Этика психоанализа(1959-60)
Шрифт:
Если определенные темы обсуждаются преимущественно людьми, которые верят, будто они веруют — а откуда им, вообще говоря, это знать? — то этого еще недостаточно, чтобы область эта стала их исключительным достоянием. Если они действительно в это верят, то для них это не верования, а просто истины. Если они во что-то верят, то независимо от того, верят они, что верят, или же нет — двусмысленнее веры ничего не бывает, — ясно одно: они верят, будто это знают. Перед нами такое же знание, как любое другое, и в качестве такового попадающее, как и всякое знание, в область нашего изучения, поскольку мы, будучи аналитиками, полагаем, что не существует знания, в основе которого не лежало бы неведение.

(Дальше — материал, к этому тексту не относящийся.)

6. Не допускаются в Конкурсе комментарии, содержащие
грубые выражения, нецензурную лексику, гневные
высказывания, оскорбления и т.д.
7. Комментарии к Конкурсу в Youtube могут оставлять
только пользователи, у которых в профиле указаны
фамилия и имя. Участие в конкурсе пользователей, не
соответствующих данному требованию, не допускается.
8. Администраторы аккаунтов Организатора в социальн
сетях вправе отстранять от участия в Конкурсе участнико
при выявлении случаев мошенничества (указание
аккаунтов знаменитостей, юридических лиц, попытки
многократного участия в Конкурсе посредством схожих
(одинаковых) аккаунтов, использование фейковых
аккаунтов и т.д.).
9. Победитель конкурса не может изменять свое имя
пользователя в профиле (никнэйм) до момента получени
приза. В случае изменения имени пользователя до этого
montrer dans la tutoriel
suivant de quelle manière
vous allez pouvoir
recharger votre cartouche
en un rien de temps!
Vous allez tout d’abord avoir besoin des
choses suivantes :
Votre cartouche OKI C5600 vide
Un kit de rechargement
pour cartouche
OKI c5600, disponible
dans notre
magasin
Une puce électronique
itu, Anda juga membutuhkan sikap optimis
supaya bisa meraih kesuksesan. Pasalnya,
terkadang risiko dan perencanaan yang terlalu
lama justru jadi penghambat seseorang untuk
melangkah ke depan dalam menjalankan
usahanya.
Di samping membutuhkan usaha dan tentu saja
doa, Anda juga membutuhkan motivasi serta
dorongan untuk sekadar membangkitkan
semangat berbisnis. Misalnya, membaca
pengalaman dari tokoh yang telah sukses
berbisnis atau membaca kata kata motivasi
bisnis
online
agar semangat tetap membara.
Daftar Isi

Последнее как раз и позволяет нам признавать знанием знания самого разного толка, а не только знание научно обоснованное.
И потому я не считаю, что напрасно предстал перед аудиторией, представлявшей очень важный сектор общественности. Смог ли я на самом деле заставить кого-то задуматься, остается вопросом. Это покажет будущее. Вы представляете собой совершенно иную аудиторию и для вас мысли эти прозвучат совершенно иначе.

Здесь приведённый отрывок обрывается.